Aim of the task: Skip every picture while you write out the records below, from the first line through the one that contains "JWM Marketing & Web Design", both ends kept.

[Stored data entries]
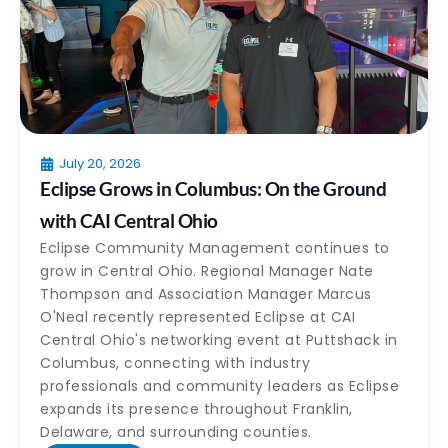
July 20, 2026
Eclipse Grows in Columbus: On the Ground
with CAI Central Ohio
Eclipse Community Management continues to
grow in Central Ohio. Regional Manager Nate
Thompson and Association Manager Marcus
O'Neal recently represented Eclipse at CAI
Central Ohio's networking event at Puttshack in
Columbus, connecting with industry
professionals and community leaders as Eclipse
expands its presence throughout Franklin,
Delaware, and surrounding counties.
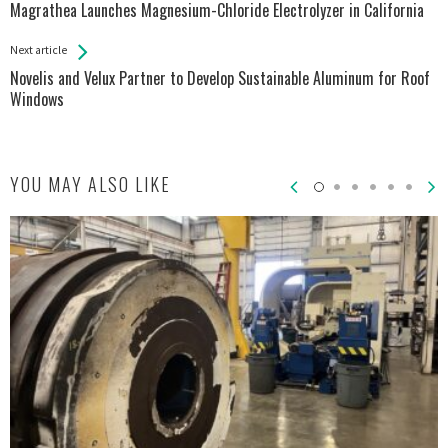
All
Magrathea Launches Magnesium-Chloride Electrolyzer in California
Entries
Next article
Novelis and Velux Partner to Develop Sustainable Aluminum for Roof
Windows
YOU MAY ALSO LIKE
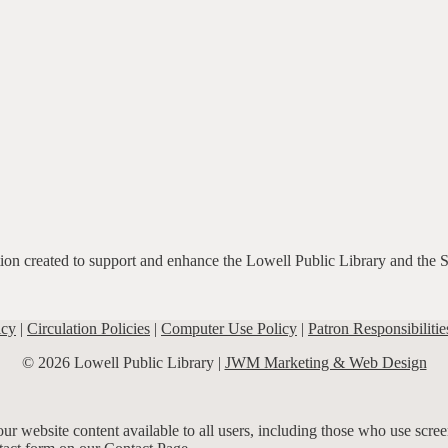
ation created to support and enhance the Lowell Public Library and the 
icy
|
Circulation Policies
|
Computer Use Policy
|
Patron Responsibilitie
© 2026 Lowell Public Library |
JWM Marketing & Web Design
r website content available to all users, including those who use screen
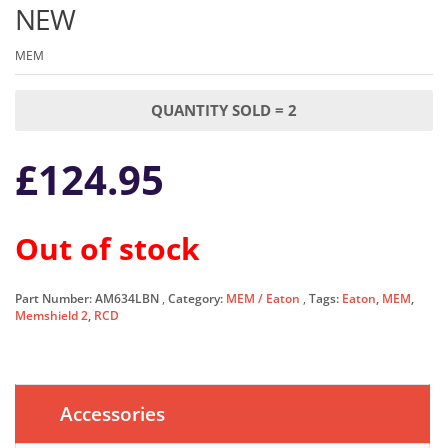
NEW
MEM
QUANTITY SOLD = 2
£
124.95
Out of stock
Part Number:
AM634LBN
Category:
MEM / Eaton
Tags:
Eaton
,
MEM
,
Memshield 2
,
RCD
Accessories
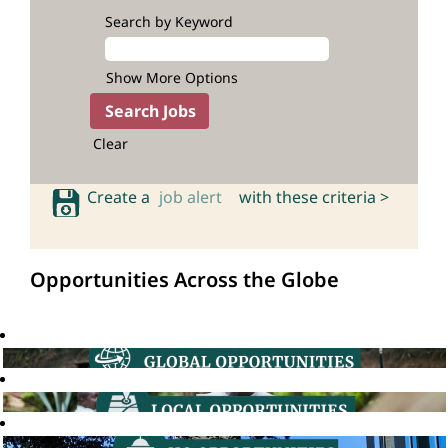
Search by Keyword
Show More Options
Clear
Create a
job alert
with these criteria >
Opportunities Across the Globe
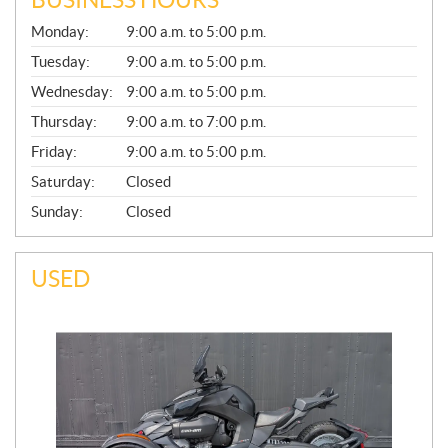
G
Monday:
9:00 a.m. to 5:00 p.m.
E
N
Tuesday:
9:00 a.m. to 5:00 p.m.
E
Wednesday:
9:00 a.m. to 5:00 p.m.
R
A
Thursday:
9:00 a.m. to 7:00 p.m.
L
Friday:
9:00 a.m. to 5:00 p.m.
Saturday:
Closed
Sunday:
Closed
USED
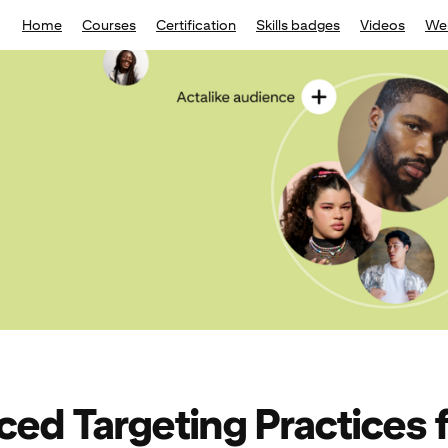
Home
Courses
Certification
Skills badges
Videos
We
ed Targeting Practices 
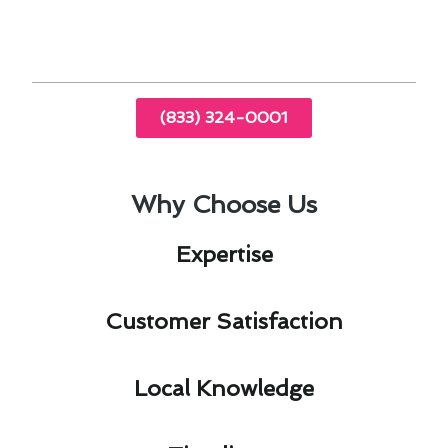
promptly.
(833) 324-0001
Why Choose Us
Expertise​
Customer Satisfaction​
Local Knowledge​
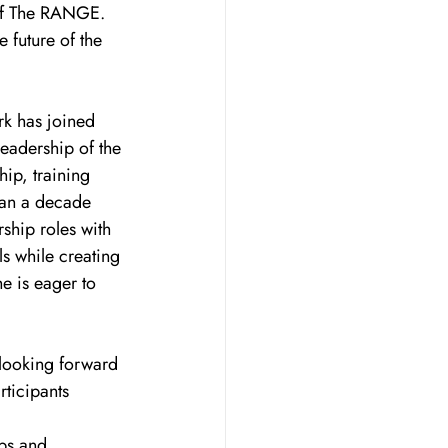
 of The RANGE. 
 future of the 
rk has joined 
eadership of the 
ip, training 
an a decade 
rship roles with 
s while creating 
e is eager to 
 looking forward 
ticipants 
ps and 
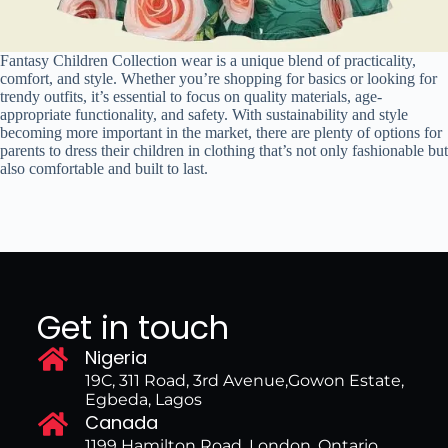
Fantasy Children Collection wear is a unique blend of practicality,
comfort, and style. Whether you’re shopping for basics or looking for
trendy outfits, it’s essential to focus on quality materials, age-
appropriate functionality, and safety. With sustainability and style
becoming more important in the market, there are plenty of options for
parents to dress their children in clothing that’s not only fashionable but
also comfortable and built to last.
Get in touch
Nigeria
19C, 311 Road, 3rd Avenue,Gowon Estate,
Egbeda, Lagos
Canada
1199 Hamilton Road, London, Ontario,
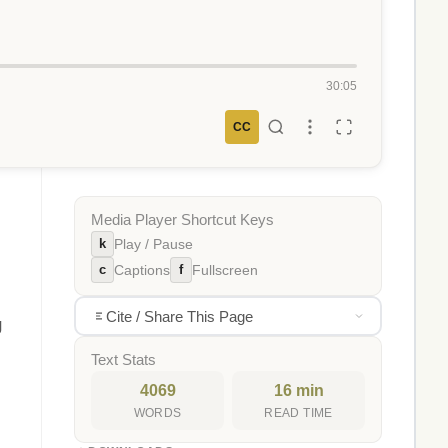
30:05
CC
Media Player Shortcut Keys
k
Play / Pause
c
f
Captions
Fullscreen
Cite / Share This Page
g
Text Stats
4069
16 min
WORDS
READ TIME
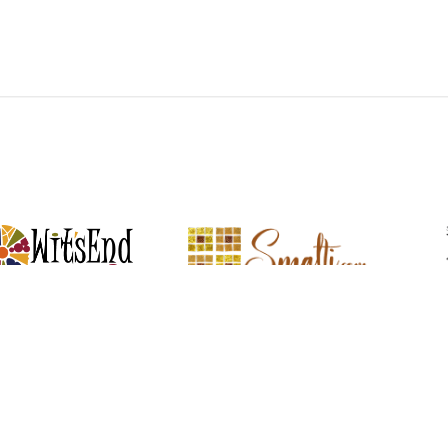
Witsend Mosaic
Smalti
mosaic materials & tools from
Perdomo Mexican Smalti, Gold, Tortillas &
Handcraf
around the world
More
R SERVICE
LEARN MOSAICS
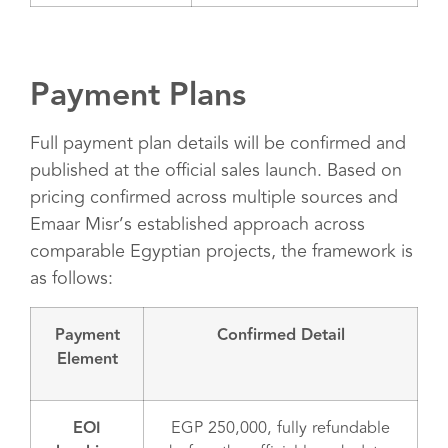
Payment Plans
Full payment plan details will be confirmed and
published at the official sales launch. Based on
pricing confirmed across multiple sources and
Emaar Misr’s established approach across
comparable Egyptian projects, the framework is
as follows:
Payment
Confirmed Detail
Element
EOI
EGP 250,000, fully refundable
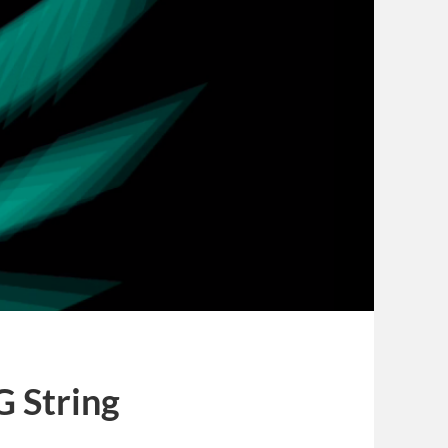
G String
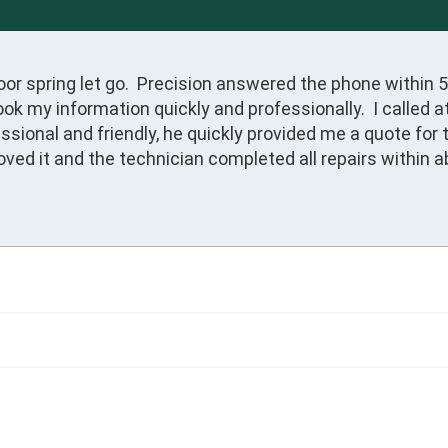
 spring let go.  Precision answered the phone within 5 s
ook my information quickly and professionally.  I called 
ssional and friendly, he quickly provided me a quote for 
ed it and the technician completed all repairs within ab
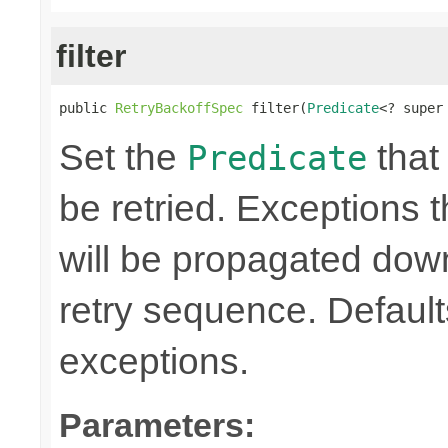
filter
public 
RetryBackoffSpec
 filter(
Predicate
<? super
Set the
that 
Predicate
be retried. Exceptions t
will be propagated dow
retry sequence. Defaults 
exceptions.
Parameters:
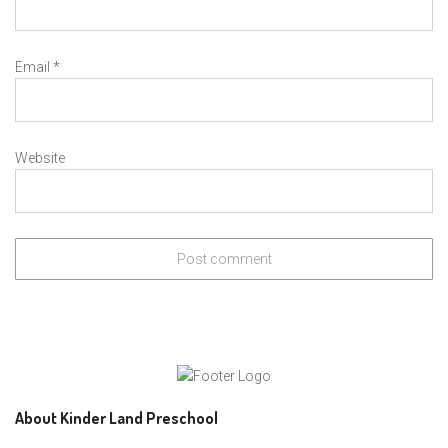
Email
*
Website
About Kinder Land Preschool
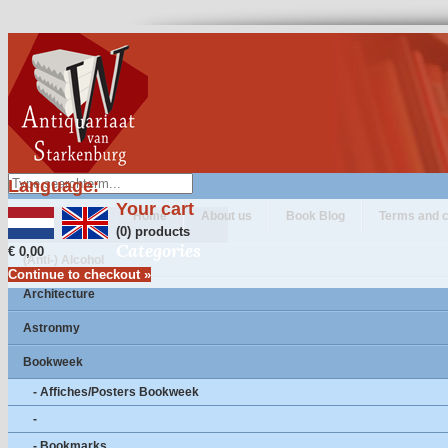
Language:
Your cart
Home
About us
Book Blog
Terms and c
(0) products
Categories
€ 0,00
(Anti-) Alcohol
Continue to checkout »
Architecture
Astronmy
Bookweek
- Affiches/Posters Bookweek
-
- Bookmarks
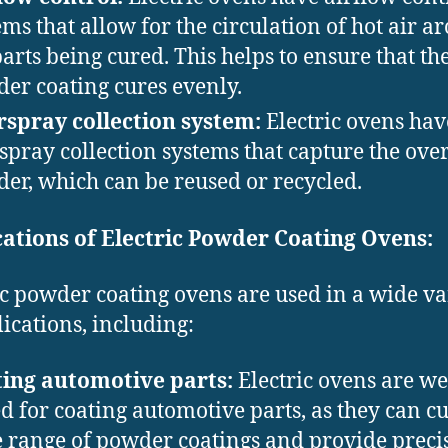
ems that allow for the circulation of hot air a
parts being cured. This helps to ensure that th
er coating cures evenly.
spray collection system:
Electric ovens hav
spray collection systems that capture the ove
er, which can be reused or recycled.
ations of Electric Powder Coating Ovens:
ic powder coating ovens are used in a wide va
lications, including:
ing automotive parts:
Electric ovens are we
ed for coating automotive parts, as they can c
 range of powder coatings and provide preci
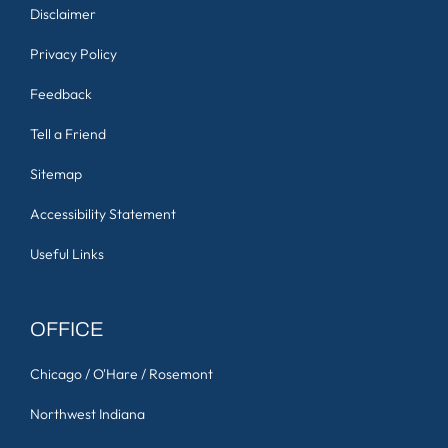
Disclaimer
Privacy Policy
Feedback
Tell a Friend
Sitemap
Accessibility Statement
Useful Links
OFFICE
Chicago / O'Hare / Rosemont
Northwest Indiana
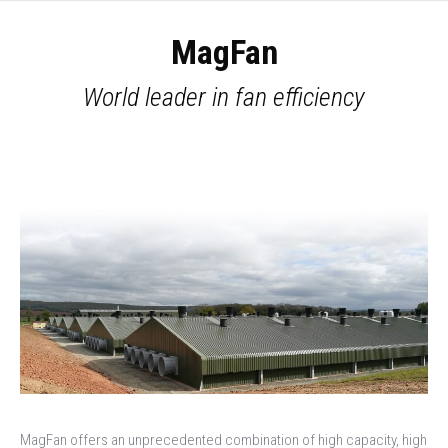
MagFan
World leader in fan efficiency
You are here:
Home
Products
DACS
MagFan
MagFan offers an unprecedented combination of high capacity, high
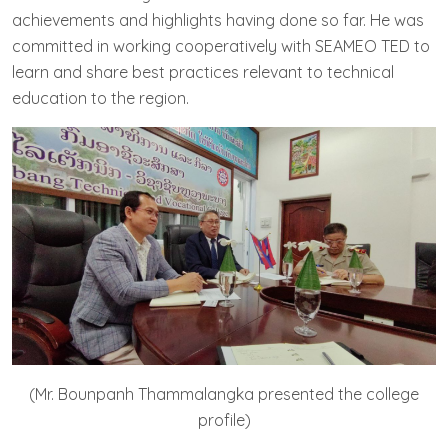
achievements and highlights having done so far. He was
committed in working cooperatively with SEAMEO TED to
learn and share best practices relevant to technical
education to the region.
(Mr. Bounpanh Thammalangka presented the college
profile)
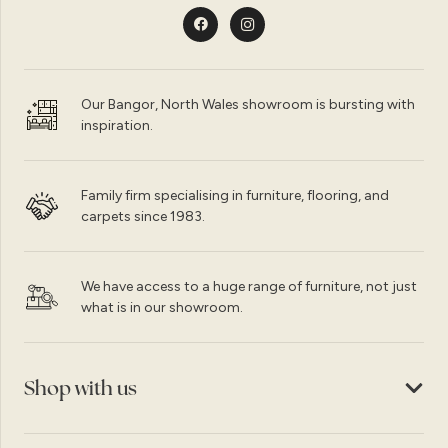
Our Bangor, North Wales showroom is bursting with
inspiration.
Family firm specialising in furniture, flooring, and
carpets since 1983.
We have access to a huge range of furniture, not just
what is in our showroom.
Shop with us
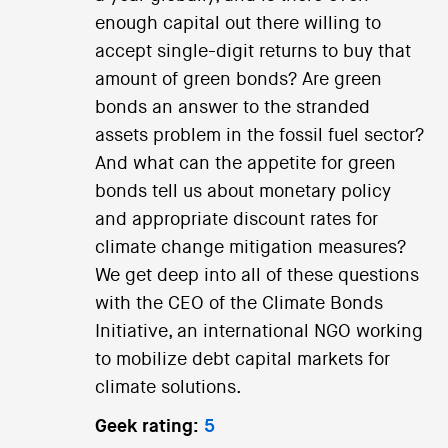
enough capital out there willing to
accept single-digit returns to buy that
amount of green bonds? Are green
bonds an answer to the stranded
assets problem in the fossil fuel sector?
And what can the appetite for green
bonds tell us about monetary policy
and appropriate discount rates for
climate change mitigation measures?
We get deep into all of these questions
with the CEO of the Climate Bonds
Initiative, an international NGO working
to mobilize debt capital markets for
climate solutions.
Geek rating:
5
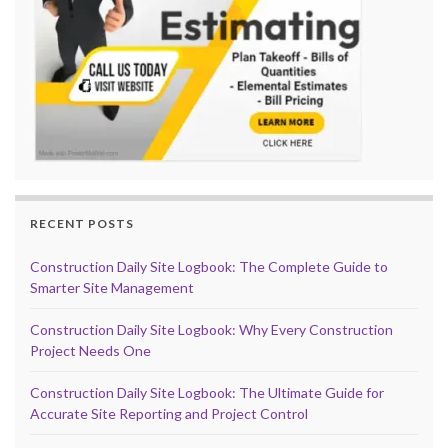
RECENT POSTS
Construction Daily Site Logbook: The Complete Guide to
Smarter Site Management
Construction Daily Site Logbook: Why Every Construction
Project Needs One
Construction Daily Site Logbook: The Ultimate Guide for
Accurate Site Reporting and Project Control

Expected answer:
July 20, 2026
Eclipse Grows in Columbus: On the Ground
with CAI Central Ohio
Eclipse Community Management continues to
grow in Central Ohio. Regional Manager Nate
Thompson and Association Manager Marcus
O'Neal recently represented Eclipse at CAI
Central Ohio's networking event at Puttshack in
Columbus, connecting with industry
professionals and community leaders as Eclipse
expands its presence throughout Franklin,
Delaware, and surrounding counties.
All
Magrathea Launches Magnesium-Chloride Electrolyzer in California
Entries
Next article
Novelis and Velux Partner to Develop Sustainable Aluminum for Roof
Windows
YOU MAY ALSO LIKE
ation created to support and enhance the Lowell Public Library and the 
icy
|
Circulation Policies
|
Computer Use Policy
|
Patron Responsibilitie
© 2026 Lowell Public Library |
JWM Marketing & Web Design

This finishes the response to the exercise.